If you received an inflation relief payment from the state, you may want to hold off on filing your tax return and wait until the IRS issues updated guidance.
“I received the check, and I already filed my income tax,” said San Luis Obispo Resident Jan Wilson, who is one of many Californians now in tax limbo.
“I think it is frustrating because a lot of people have already filed their taxes and now, they’re saying that we might have to amend them. That’s gonna be more work for the IRS,” she said.
The confusion comes down to whether special payments from the state can be taxed by the federal government.
“The state specifically said, ‘these payments are not taxable at the state level.’ We don’t know what the federal government’s going to do,” said Tom O’Saben, director of tax content and government relations for the National Association of Tax Professionals.
Tax experts say that a delayed response from the IRS is making an already complicated process even more complicated.
“The problem now is that the IRS has not yet issued guidance and it’s very late in the tax season,” explained Hofstetter.

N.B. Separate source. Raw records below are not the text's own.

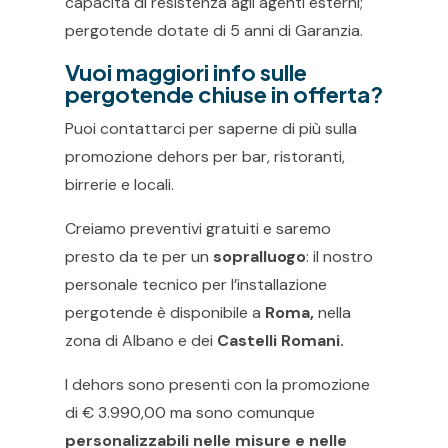
capacità di resistenza agli agenti esterni;
pergotende dotate di 5 anni di Garanzia.
Vuoi maggiori info sulle
pergotende chiuse in offerta?
Puoi contattarci per saperne di più sulla
promozione dehors per bar, ristoranti,
birrerie e locali.
Creiamo preventivi gratuiti e saremo
presto da te per un
sopralluogo
: il nostro
personale tecnico per l’installazione
pergotende è disponibile a
Roma,
nella
zona di Albano e dei
Castelli Romani.
I dehors sono presenti con la promozione
di € 3.990,00 ma sono comunque
personalizzabili nelle misure e nelle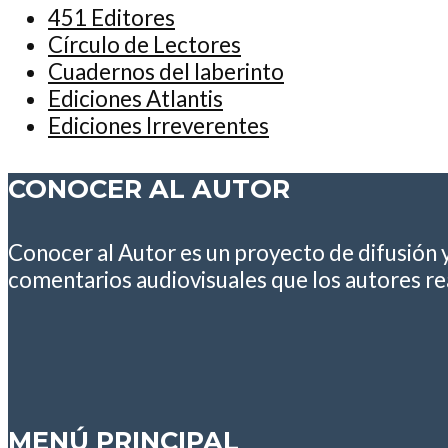
451 Editores
Círculo de Lectores
Cuadernos del laberinto
Ediciones Atlantis
Ediciones Irreverentes
CONOCER AL AUTOR
Conocer al Autor es un proyecto de difusión 
comentarios audiovisuales que los autores rea
MENÚ PRINCIPAL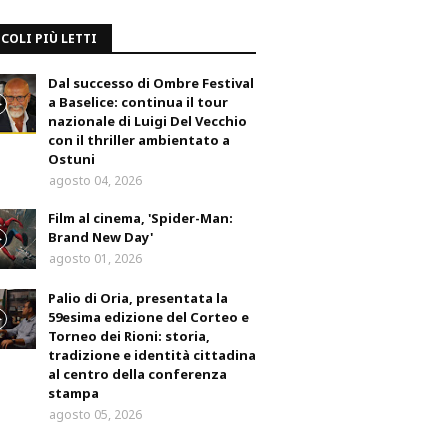
COLI PIÙ LETTI
Dal successo di Ombre Festival
a Baselice: continua il tour
nazionale di Luigi Del Vecchio
con il thriller ambientato a
Ostuni
agosto 04, 2026
Film al cinema, 'Spider-Man:
Brand New Day'
agosto 01, 2026
Palio di Oria, presentata la
59esima edizione del Corteo e
Torneo dei Rioni: storia,
tradizione e identità cittadina
al centro della conferenza
stampa
agosto 05, 2026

Inflation relief payments between $200 and $1,050 went out to millions of Californians between October and January.
The IRS asked taxpayers to hold off this week.
“Why is the IRS just doing this now? I don’t think they were aware of it because they weren’t the ones who sent the money out,” explained O’Saben.

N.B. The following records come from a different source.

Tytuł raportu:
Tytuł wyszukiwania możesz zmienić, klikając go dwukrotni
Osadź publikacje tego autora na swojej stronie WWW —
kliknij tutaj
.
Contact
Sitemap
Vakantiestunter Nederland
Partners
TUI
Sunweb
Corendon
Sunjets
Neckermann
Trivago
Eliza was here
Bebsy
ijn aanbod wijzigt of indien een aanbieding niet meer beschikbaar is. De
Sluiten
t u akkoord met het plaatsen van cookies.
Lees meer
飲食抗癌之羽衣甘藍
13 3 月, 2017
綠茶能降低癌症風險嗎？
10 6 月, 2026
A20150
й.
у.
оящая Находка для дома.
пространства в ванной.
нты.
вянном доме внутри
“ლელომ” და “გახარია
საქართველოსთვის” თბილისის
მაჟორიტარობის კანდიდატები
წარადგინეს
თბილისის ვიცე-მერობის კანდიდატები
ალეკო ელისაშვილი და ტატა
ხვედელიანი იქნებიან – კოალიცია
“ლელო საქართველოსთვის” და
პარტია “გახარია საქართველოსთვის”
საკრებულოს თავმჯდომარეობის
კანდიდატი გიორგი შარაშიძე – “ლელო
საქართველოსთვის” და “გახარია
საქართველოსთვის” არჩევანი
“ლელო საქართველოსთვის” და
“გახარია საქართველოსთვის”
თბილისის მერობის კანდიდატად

The National Association of Tax Professionals says that a flood of questions surrounding special refunds likely prompted the guidance.
“They don’t want another influx of amended returns,” said O’Saben, who adds that the IRS is trying to avoid a backlog in amendments to tax returns that can take months, or even years to sift through.
“When you electronically file an amended return, it really isn’t electronically filed. It’s electronically submitted, then they have to manually process it,” he explained.
If the IRS decides special payments do not fall under the federal income tax, then you don’t have to do anything.
If relief payments are taxable, then you will need to claim the money as income on your tax return, which involves filing for an amended return if you’ve already done your taxes.
Experts say this will all come down to whether relief payments provided an economic benefit to taxpayers.
The IRS is expected to release updated guidance by the end of the month.